## THE INPUT
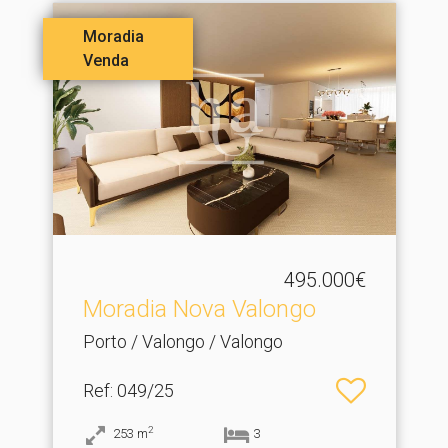
Moradia
Venda
495.000€
Moradia Nova Valongo
Porto / Valongo / Valongo
Ref
: 049/25
2
253
m
3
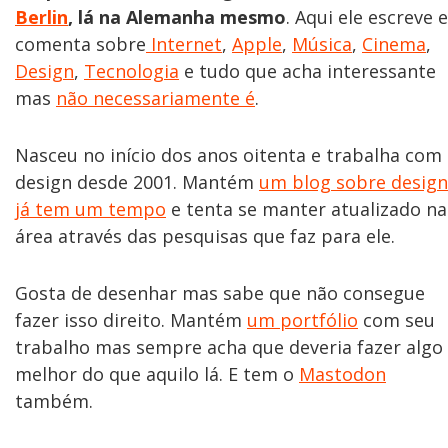
Berlin
, lá na Alemanha mesmo
. Aqui ele escreve e
comenta sobre
Internet
,
Apple
,
Música
,
Cinema
,
Design
,
Tecnologia
e tudo que acha interessante
mas
não necessariamente é
.
Nasceu no início dos anos oitenta e trabalha com
design desde 2001. Mantém
um blog sobre design
já tem um tempo
e tenta se manter atualizado na
área através das pesquisas que faz para ele.
Gosta de desenhar mas sabe que não consegue
fazer isso direito. Mantém
um portfólio
com seu
trabalho mas sempre acha que deveria fazer algo
melhor do que aquilo lá. E tem o
Mastodon
também.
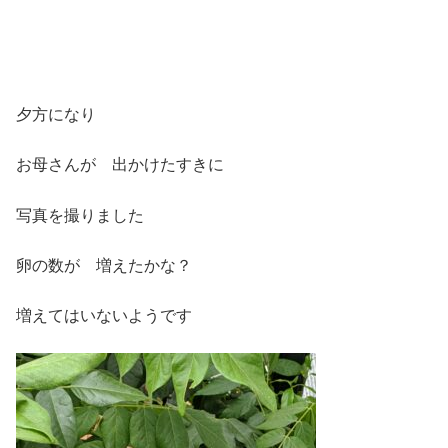
夕方になり
お母さんが 出かけたすきに
写真を撮りました
卵の数が 増えたかな？
増えてはいないようです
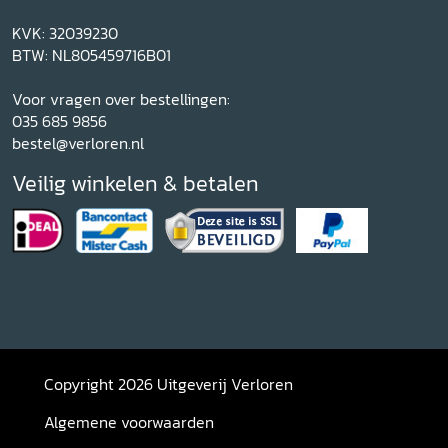
KVK: 32039230
BTW: NL805459716B01
Voor vragen over bestellingen:
035 685 9856
bestel@verloren.nl
Veilig winkelen & betalen
Copyright 2026 Uitgeverij Verloren
Algemene voorwaarden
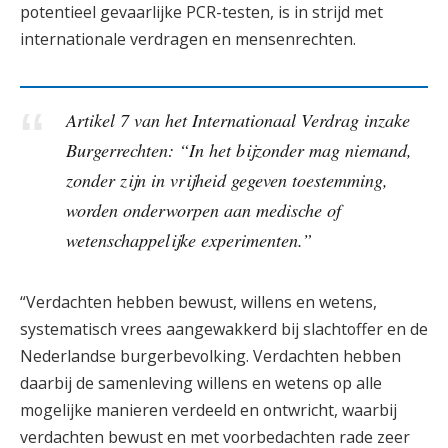
potentieel gevaarlijke PCR-testen, is in strijd met
internationale verdragen en mensenrechten.
Artikel 7 van het Internationaal Verdrag inzake
Burgerrechten: “In het bijzonder mag niemand,
zonder zijn in vrijheid gegeven toestemming,
worden onderworpen aan medische of
wetenschappelijke experimenten.”
“Verdachten hebben bewust, willens en wetens,
systematisch vrees aangewakkerd bij slachtoffer en de
Nederlandse burgerbevolking. Verdachten hebben
daarbij de samenleving willens en wetens op alle
mogelijke manieren verdeeld en ontwricht, waarbij
verdachten bewust en met voorbedachten rade zeer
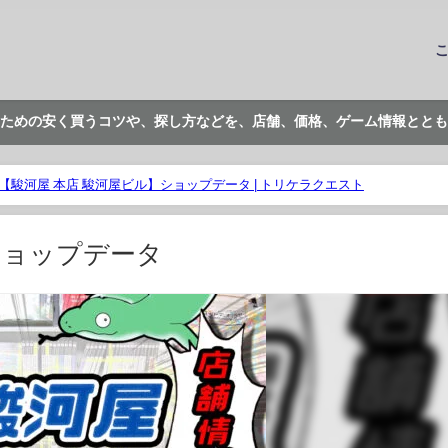
ための安く買うコツや、探し方などを、店舗、価格、ゲーム情報ととも
【駿河屋 本店 駿河屋ビル】ショップデータ | トリケラクエスト
ショップデータ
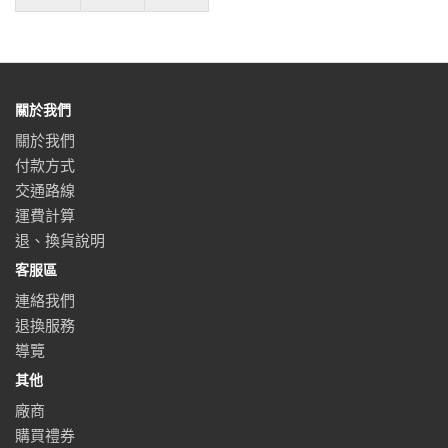
關於我們
關於我們
付款方式
交通路線
運費計算
退、換貨說明
客服區
連絡我們
退換服務
導覽
其他
廠商
購買禮券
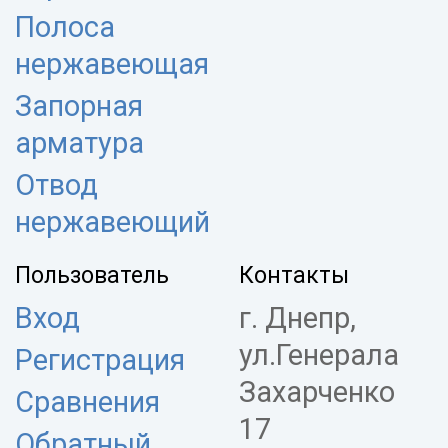
Полоса
нержавеющая
Запорная
арматура
Отвод
нержавеющий
Пользователь
Контакты
Вход
г. Днепр,
ул.Генерала
Регистрация
Захарченко
Сравнения
17
Обратный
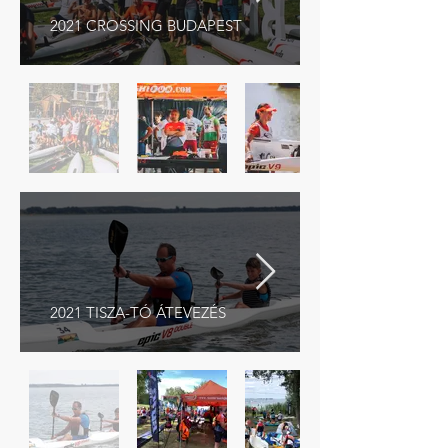
2021 CROSSING BUDAPEST
2021 TISZA-TÓ ÁTEVEZÉS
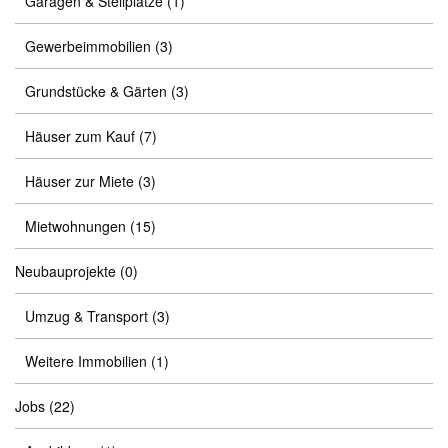
Garagen & Stellplätze
(1)
Gewerbeimmobilien
(3)
Grundstücke & Gärten
(3)
Häuser zum Kauf
(7)
Häuser zur Miete
(3)
Mietwohnungen
(15)
Neubauprojekte
(0)
Umzug & Transport
(3)
Weitere Immobilien
(1)
Jobs
(22)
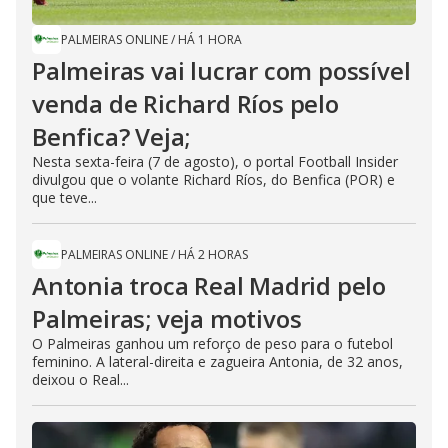
PALMEIRAS ONLINE
/
HÁ 1 HORA
Palmeiras vai lucrar com possível
venda de Richard Ríos pelo
Benfica? Veja;
Nesta sexta-feira (7 de agosto), o portal Football Insider
divulgou que o volante Richard Ríos, do Benfica (POR) e
que teve...
PALMEIRAS ONLINE
/
HÁ 2 HORAS
Antonia troca Real Madrid pelo
Palmeiras; veja motivos
O Palmeiras ganhou um reforço de peso para o futebol
feminino. A lateral-direita e zagueira Antonia, de 32 anos,
deixou o Real...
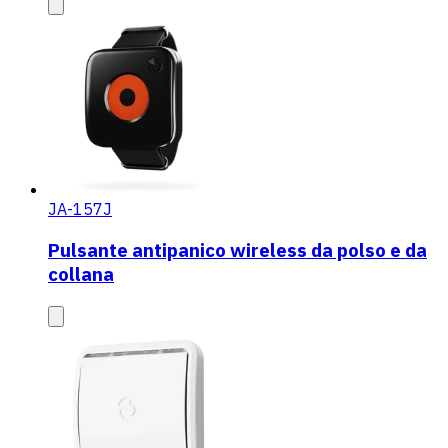
JA-157J
Pulsante antipanico wireless da polso e da
collana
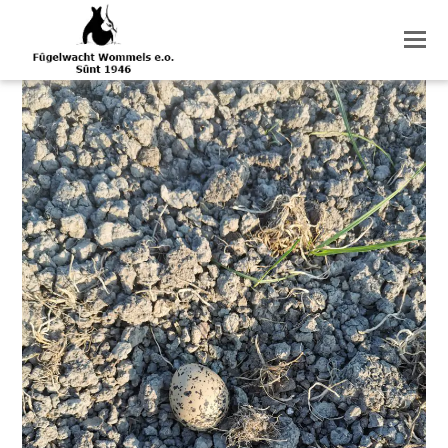
O
M
M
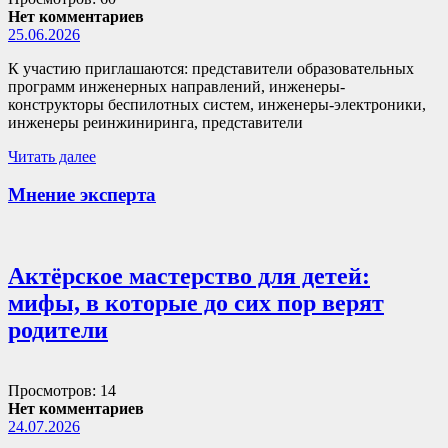
Нет комментариев
25.06.2026
К участию приглашаются: представители образовательных
программ инженерных направлений, инженеры-
конструкторы беспилотных систем, инженеры-электроники,
инженеры реинжиниринга, представители
Читать далее
Мнение эксперта
Актёрское мастерство для детей:
мифы, в которые до сих пор верят
родители
Просмотров: 14
Нет комментариев
24.07.2026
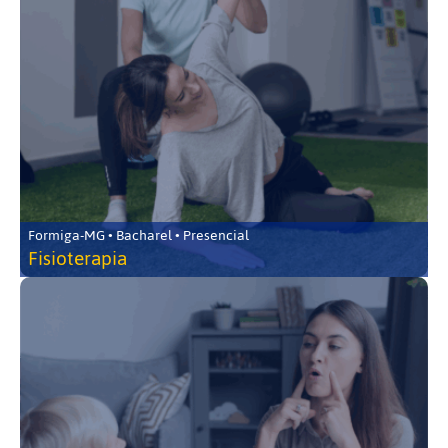
Formiga-MG • Bacharel • Presencial
Fisioterapia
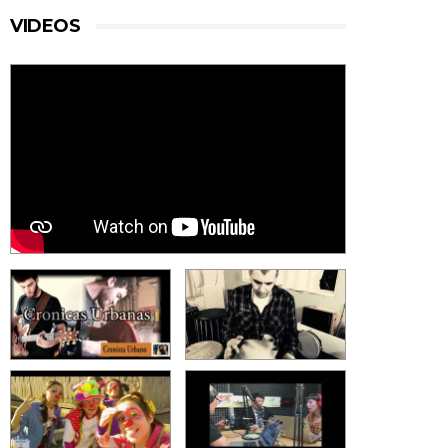
VIDEOS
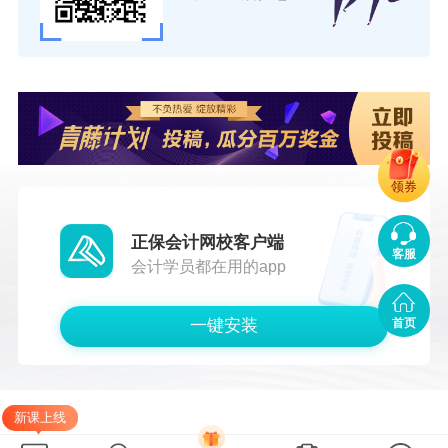
领券
正保会计网校客户端
客服
会计学员都在用的app
一键安装
首页
新课上线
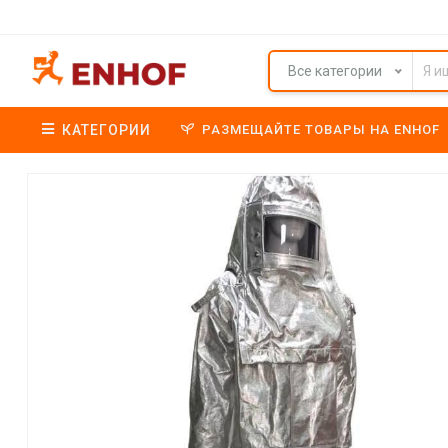
Все категории
КАТЕГОРИИ
РАЗМЕЩАЙТЕ ТОВАРЫ НА ENHOF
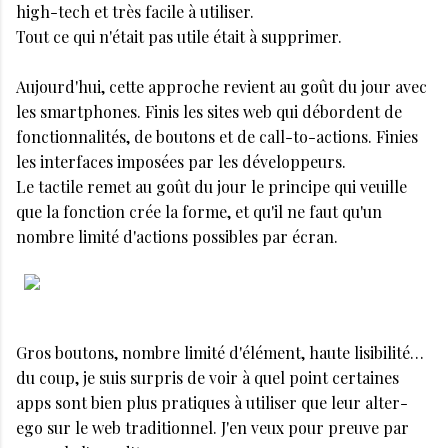
high-tech et très facile à utiliser.
Tout ce qui n'était pas utile était à supprimer.
Aujourd'hui, cette approche revient au goût du jour avec
les smartphones. Finis les sites web qui débordent de
fonctionnalités, de boutons et de call-to-actions. Finies
les interfaces imposées par les développeurs.
Le tactile remet au goût du jour le principe qui veuille
que la fonction crée la forme, et qu'il ne faut qu'un
nombre limité d'actions possibles par écran.
Gros boutons, nombre limité d'élément, haute lisibilité…
du coup, je suis surpris de voir à quel point certaines
apps sont bien plus pratiques à utiliser que leur alter-
ego sur le web traditionnel. J'en veux pour preuve par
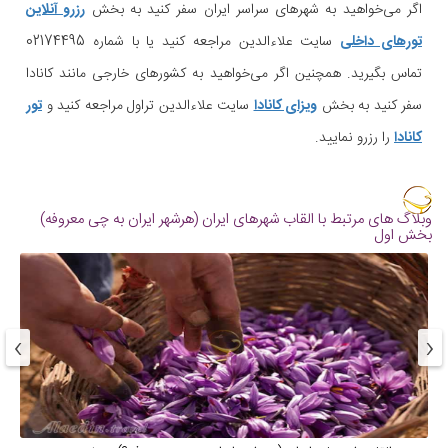
اگر می‌خواهید به شهرهای سراسر ایران سفر کنید به بخش
رزرو آنلاین
تورهای داخلی
سایت علاءالدین مراجعه کنید یا با شماره 02174495
تماس بگیرید. همچنین اگر می‌خواهید به کشورهای خارجی مانند کانادا
سفر کنید به بخش
ویزای کانادا
سایت علاءالدین تراول مراجعه کنید و
تور
کانادا
را رزرو نمایید.
وبلاگ های مرتبط با القاب شهرهای ایران (هرشهر ایران به چی معروفه)
بخش اول
›
‹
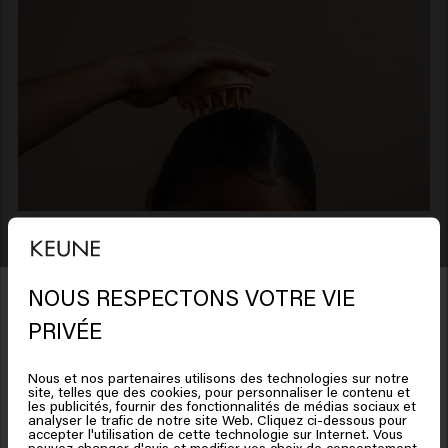
Comment activer la nouvelle croissance des cheveux
?
NOUS RESPECTONS VOTRE VIE
Un autre facteur important pour une croissance
Il semble que vous soyez en
PRIVÉE
saine des cheveux est le bon entretien de votre
United States of America
cuir chevelu. Un cuir chevelu sain garantit que les
Nous et nos partenaires utilisons des technologies sur notre
follicules pileux reçoivent les nutriments dont ils
site, telles que des cookies, pour personnaliser le contenu et
Cliquez sur Aller ou choisissez votre emplacement ci-
les publicités, fournir des fonctionnalités de médias sociaux et
ont besoin.
analyser le trafic de notre site Web. Cliquez ci-dessous pour
dessous
accepter l'utilisation de cette technologie sur Internet. Vous
Améliorer la circulation sanguine sur votre cuir
pouvez changer d'avis et modifier vos choix de consentement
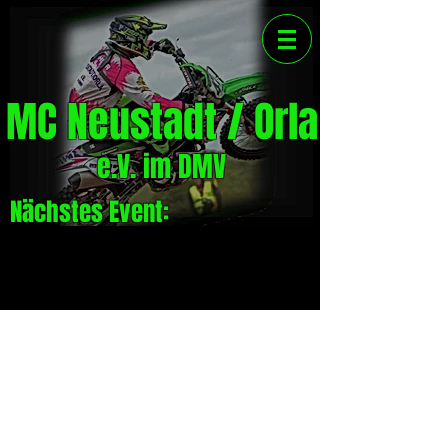
MC Neustadt / Orla
e.V. im DMV
Nächstes Event:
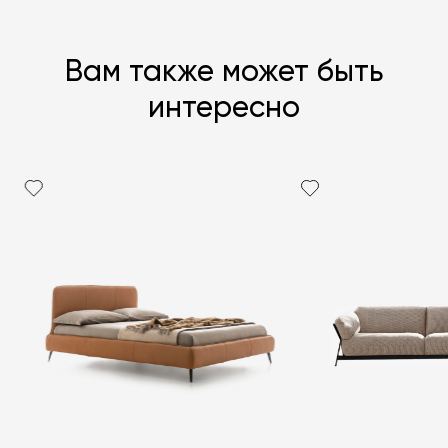
Вам также может быть
интересно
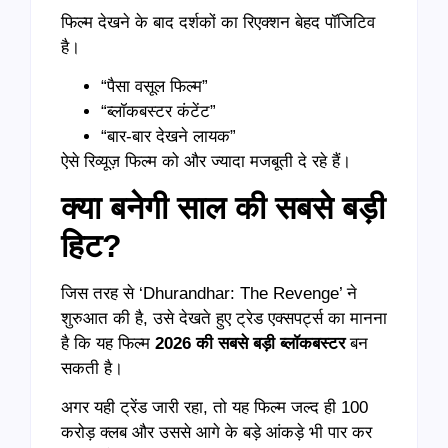
फिल्म देखने के बाद दर्शकों का रिएक्शन बेहद पॉजिटिव
है।
“पैसा वसूल फिल्म”
“ब्लॉकबस्टर कंटेंट”
“बार-बार देखने लायक”
ऐसे रिव्यूज़ फिल्म को और ज्यादा मजबूती दे रहे हैं।
क्या बनेगी साल की सबसे बड़ी
हिट?
जिस तरह से ‘Dhurandhar: The Revenge’ ने
शुरुआत की है, उसे देखते हुए ट्रेड एक्सपर्ट्स का मानना
है कि यह फिल्म
2026 की सबसे बड़ी ब्लॉकबस्टर
बन
सकती है।
अगर यही ट्रेंड जारी रहा, तो यह फिल्म जल्द ही 100
करोड़ क्लब और उससे आगे के बड़े आंकड़े भी पार कर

## ACTION ITEM
Every line above that holds the string "Antonia" should be copied into the answer.

## RESULT BELOW
Antonia troca Real Madrid pelo
feminino. A lateral-direita e zagueira Antonia, de 32 anos,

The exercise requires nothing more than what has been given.